Jurisprudência - Direito Previdenciário

AGRAVO INTERNO - PREVIDENCIÁRIO - RESTABELECIMENTO DE AUXÍLIO-DOENÇA - CESSAÇÃO INDEVIDA DO BENEFÍCIO JÁ QUE NÃO HÁ PROVA SEGURA DE QUE SE DEU A RECUPERAÇÃO DA CAPACIDADE LABORATIVA - COMPROVADA A INCAPACIDADE LABORATIVA DA AUTORA ATRAVÉS DE LAUDO MÉDICO PERICIAL. 1. Não há como prevalecer o ato de cessação do benefício se não está lastreado em prova minimamente segura acerca da recuperação da capacidade laborativa, quando o conjunto probatório está a indicar justamente o contrário, deixando patente o fato de que a segurada já era portadora de cardiopatia grave, donde se infere que a incapacidade se manteve, portanto, reputa-se indevida a suspensão do benefício. 1) O laudo médico pericial comprova os males cardiovasculares acometidos à autora, que já existiam ao tempo da concessão do auxílio-doença, daí porque deve ser restabelecido, com limite na data da concessão do benefício de aposentadoria por idade. 2) Recurso improvido. (TRF da 2ª Região, Segunda Turma Especializada, AC 394012, Processo nº. 200451100010493, rel. Des. Federal Andrea Cunha Esmeraldo, DJU 29/07/2009, p. 10).

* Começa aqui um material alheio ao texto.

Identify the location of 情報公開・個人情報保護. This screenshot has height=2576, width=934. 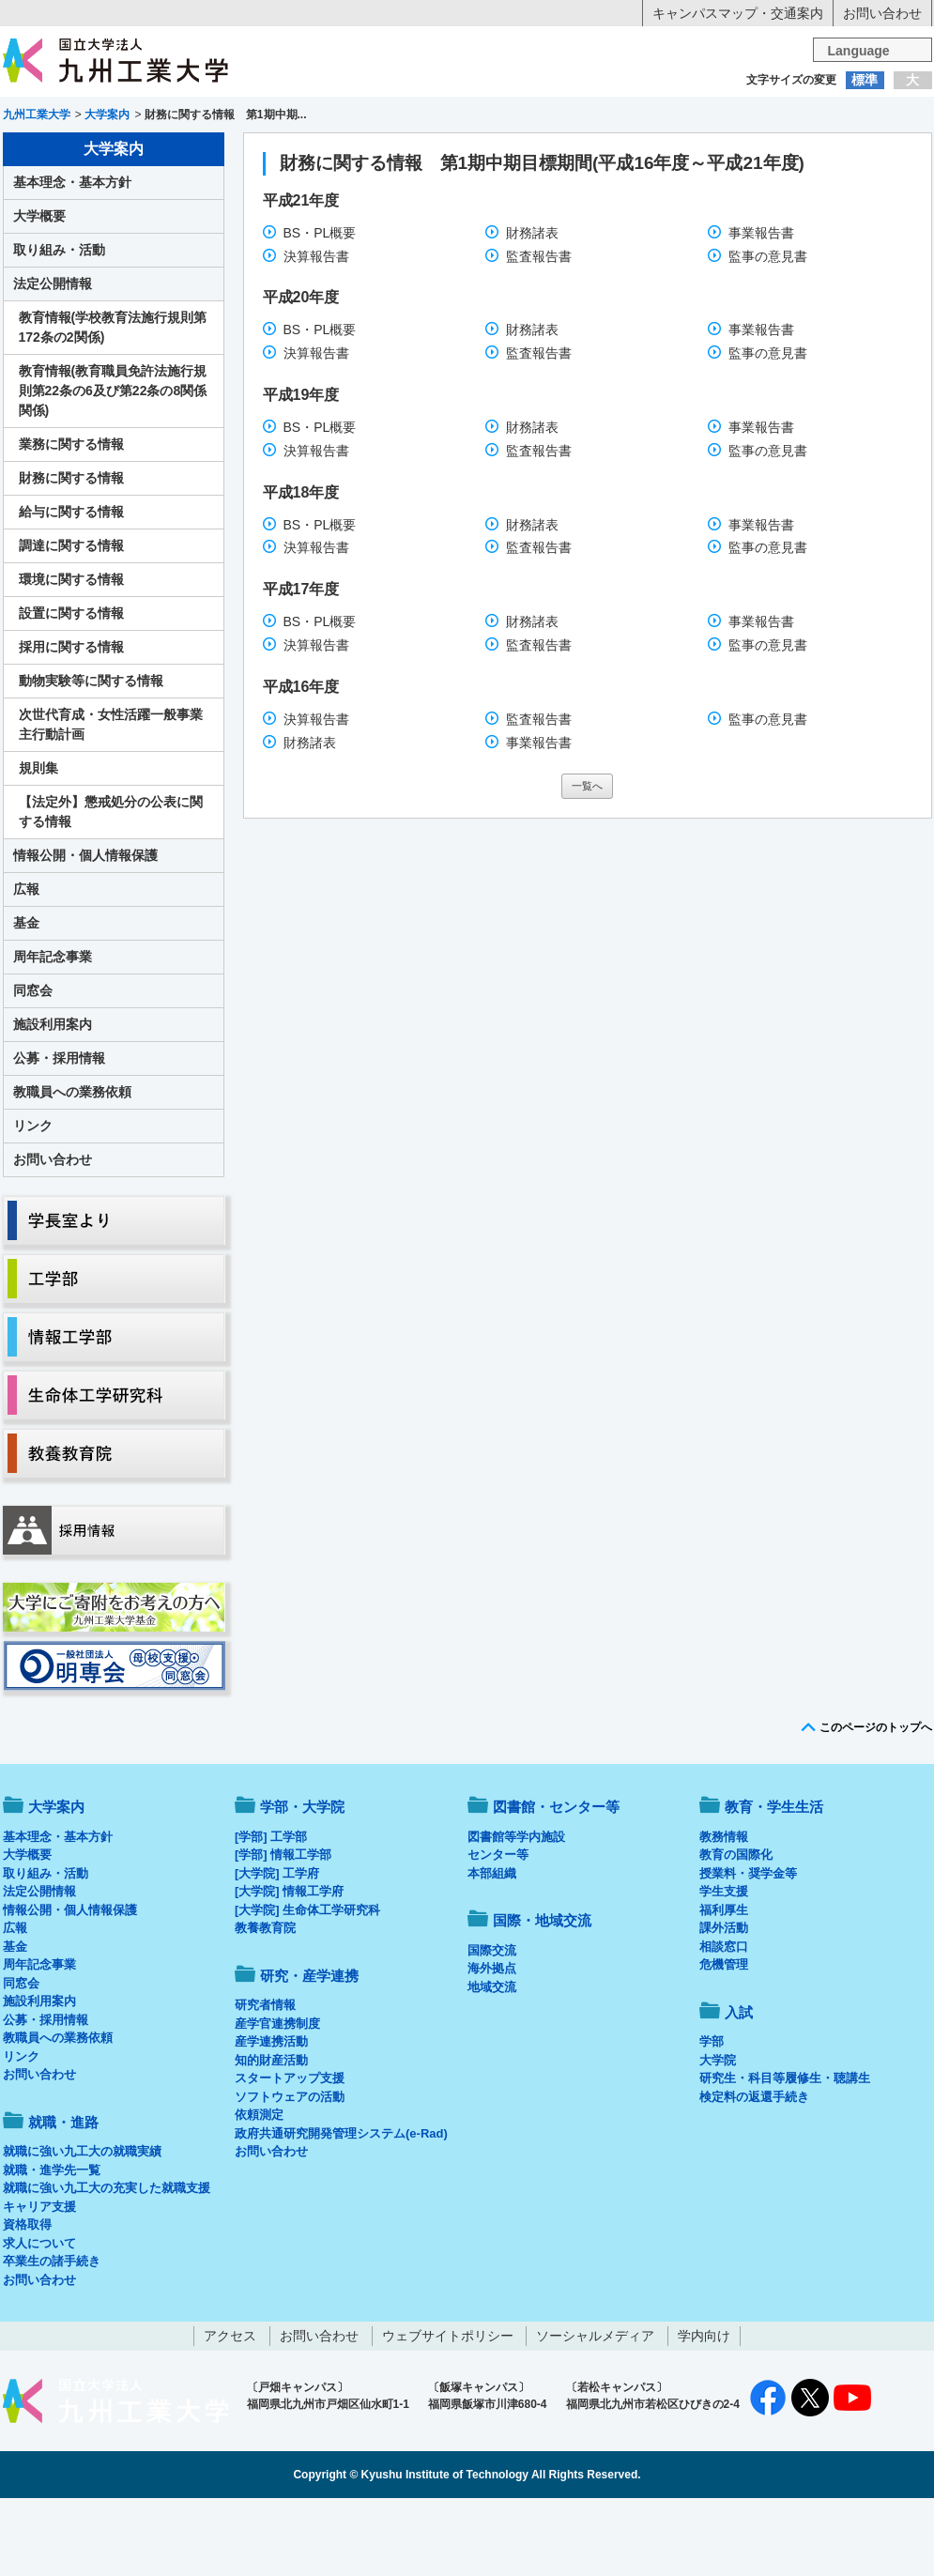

PROCESSUAL CIVIL. SENTENÇA. NULIDADE. AUSÊNCIA DE APRECIAÇÃO DE TODOS OS PEDIDOS FORMULADOS PELA PARTE NA PETIÇÃO INICIAL. Qualifica-se como citra petita a sentença que deixa de apreciar todos os pedidos formulados pela parte, impondo-se a anulação do julgado. In casu, o magistrado sentenciante manteve-se silente no tocante ao julgamento do pedido de pensão mensal por incapacidade para o trabalho. Prestação jurisdicional incompleta. Sentença desconstituída. Apelos prejudicados. (Apelação Cível Nº 70025016452, Décima Câmara Cível, Tribunal de Justiça do RS, Relator: Paulo Antônio Kretzmann, Julgado em 17/09/2008)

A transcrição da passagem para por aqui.